* [Task details]: An exact, complete copy of the entries is needed, with the pictures left out.

* [Provided records]:

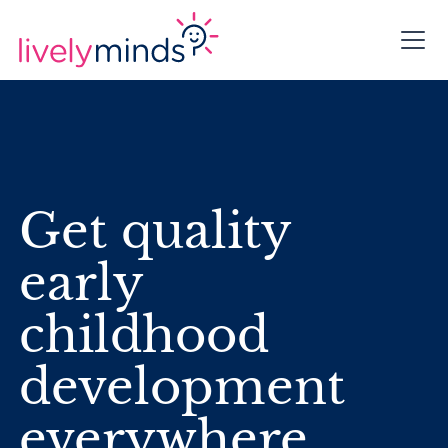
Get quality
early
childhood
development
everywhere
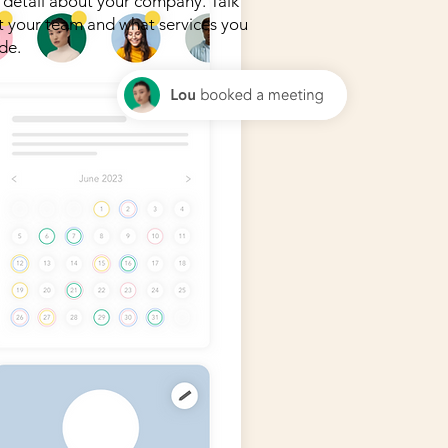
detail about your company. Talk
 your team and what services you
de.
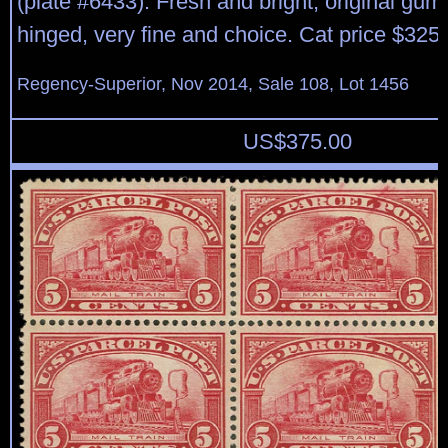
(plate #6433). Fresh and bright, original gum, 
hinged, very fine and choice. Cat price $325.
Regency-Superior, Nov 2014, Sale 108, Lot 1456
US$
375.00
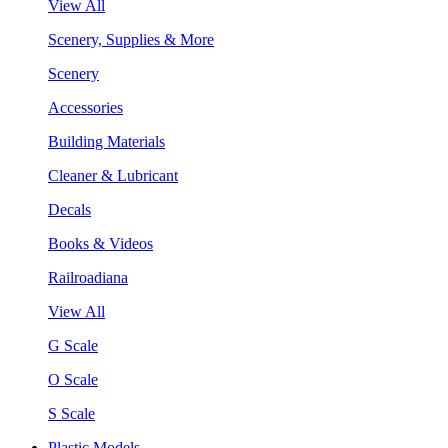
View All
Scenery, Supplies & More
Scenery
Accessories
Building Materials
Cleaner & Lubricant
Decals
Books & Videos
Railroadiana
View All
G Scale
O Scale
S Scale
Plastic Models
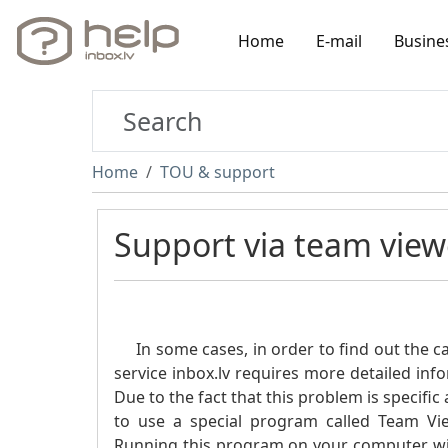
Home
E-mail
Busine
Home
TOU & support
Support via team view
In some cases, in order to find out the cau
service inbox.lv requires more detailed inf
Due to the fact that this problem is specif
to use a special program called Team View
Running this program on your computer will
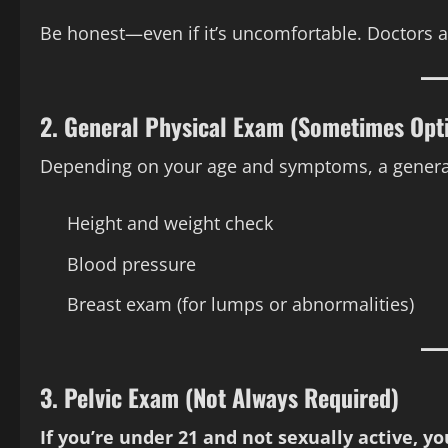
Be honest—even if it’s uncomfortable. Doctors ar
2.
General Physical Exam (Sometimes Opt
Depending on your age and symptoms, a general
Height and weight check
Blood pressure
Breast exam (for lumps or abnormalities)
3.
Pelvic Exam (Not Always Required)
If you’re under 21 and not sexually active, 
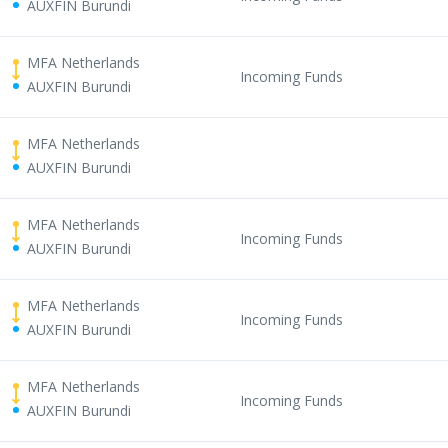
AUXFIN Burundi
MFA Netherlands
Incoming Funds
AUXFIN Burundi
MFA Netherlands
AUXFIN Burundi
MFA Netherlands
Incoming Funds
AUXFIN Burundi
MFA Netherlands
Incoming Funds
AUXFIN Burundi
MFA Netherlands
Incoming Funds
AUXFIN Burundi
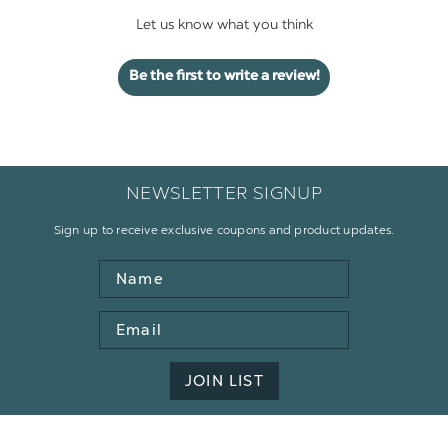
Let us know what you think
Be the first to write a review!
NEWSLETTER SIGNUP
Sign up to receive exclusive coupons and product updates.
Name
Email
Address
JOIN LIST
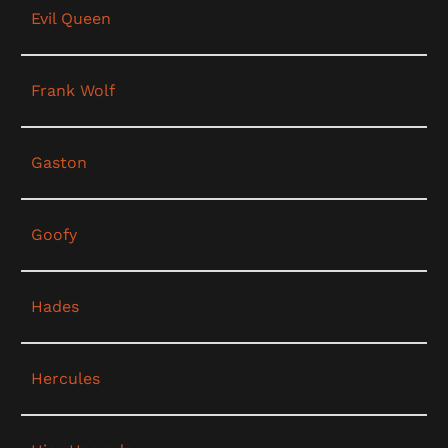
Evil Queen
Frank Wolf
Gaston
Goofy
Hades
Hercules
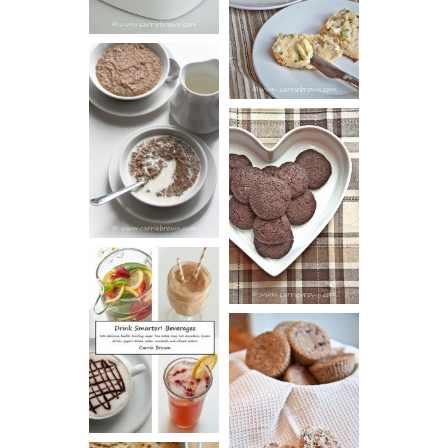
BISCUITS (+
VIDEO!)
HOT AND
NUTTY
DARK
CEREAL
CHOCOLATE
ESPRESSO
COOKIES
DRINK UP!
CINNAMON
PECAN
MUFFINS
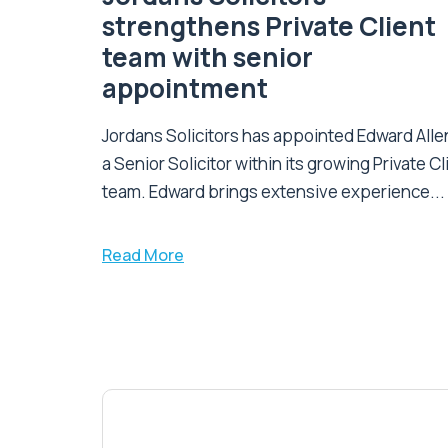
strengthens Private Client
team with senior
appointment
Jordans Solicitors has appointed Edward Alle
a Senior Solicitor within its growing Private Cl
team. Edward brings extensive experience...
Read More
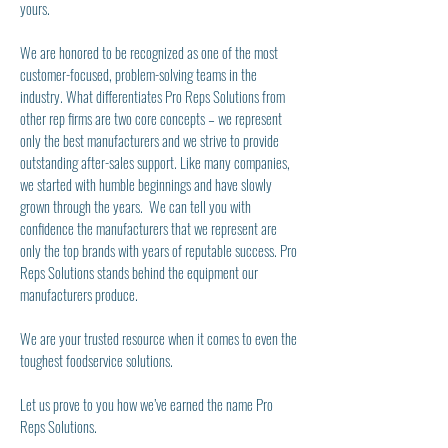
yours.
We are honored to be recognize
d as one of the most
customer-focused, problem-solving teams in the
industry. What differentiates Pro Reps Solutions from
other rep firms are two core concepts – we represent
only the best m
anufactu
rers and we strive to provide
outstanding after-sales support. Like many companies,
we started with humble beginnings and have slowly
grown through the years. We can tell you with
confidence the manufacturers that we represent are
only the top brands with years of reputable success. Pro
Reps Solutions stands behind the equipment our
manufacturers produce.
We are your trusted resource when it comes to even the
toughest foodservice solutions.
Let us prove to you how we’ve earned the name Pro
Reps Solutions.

* [Result of this exercise]:
Get quality
early
childhood
development
everywhere
detail about your company. Talk
 your team and what services you
de.
(plate #6433). Fresh and bright, original gum, 
hinged, very fine and choice. Cat price $325.
Regency-Superior, Nov 2014, Sale 108, Lot 1456
US$
375.00
View All
Scenery, Supplies & More
Scenery
Accessories
Building Materials
Cleaner & Lubricant
Decals
Books & Videos
Railroadiana
View All
G Scale
O Scale
S Scale
Plastic Models
Home
E-mail
Busine
Home
TOU & support
Support via team view
In some cases, in order to find out the cau
service inbox.lv requires more detailed inf
Due to the fact that this problem is specif
to use a special program called Team View
Running this program on your computer will
Be honest—even if it’s uncomfortable. Doctors ar
2.
General Physical Exam (Sometimes Opt
Depending on your age and symptoms, a general
Height and weight check
Blood pressure
Breast exam (for lumps or abnormalities)
3.
Pelvic Exam (Not Always Required)
If you’re under 21 and not sexually active, 
AUXFIN Burundi
MFA Netherlands
Incoming Funds
AUXFIN Burundi
MFA Netherlands
AUXFIN Burundi
MFA Netherlands
Incoming Funds
AUXFIN Burundi
MFA Netherlands
Incoming Funds
AUXFIN Burundi
MFA Netherlands
Incoming Funds
AUXFIN Burundi
Let us know what you think
Be the first to write a review!
NEWSLETTER SIGNUP
Sign up to receive exclusive coupons and product updates.
Name
Email
Address
JOIN LIST
Evil Queen
Frank Wolf
Gaston
Goofy
Hades
Hercules
BISCUITS (+
VIDEO!)
HOT AND
NUTTY
DARK
CEREAL
CHOCOLATE
ESPRESSO
COOKIES
DRINK UP!
CINNAMON
PECAN
MUFFINS
strengthens Private Client
team with senior
appointment
Jordans Solicitors has appointed Edward Alle
a Senior Solicitor within its growing Private Cl
team. Edward brings extensive experience...
Read More
yours.
We are honored to be recognize
d as one of the most
customer-focused, problem-solving teams in the
industry. What differentiates Pro Reps Solutions from
other rep firms are two core concepts – we represent
only the best m
anufactu
rers and we strive to provide
outstanding after-sales support. Like many companies,
we started with humble beginnings and have slowly
grown through the years. We can tell you with
confidence the manufacturers that we represent are
only the top brands with years of reputable success. Pro
Reps Solutions stands behind the equipment our
manufacturers produce.
We are your trusted resource when it comes to even the
toughest foodservice solutions.
Let us prove to you how we’ve earned the name Pro
Reps Solutions.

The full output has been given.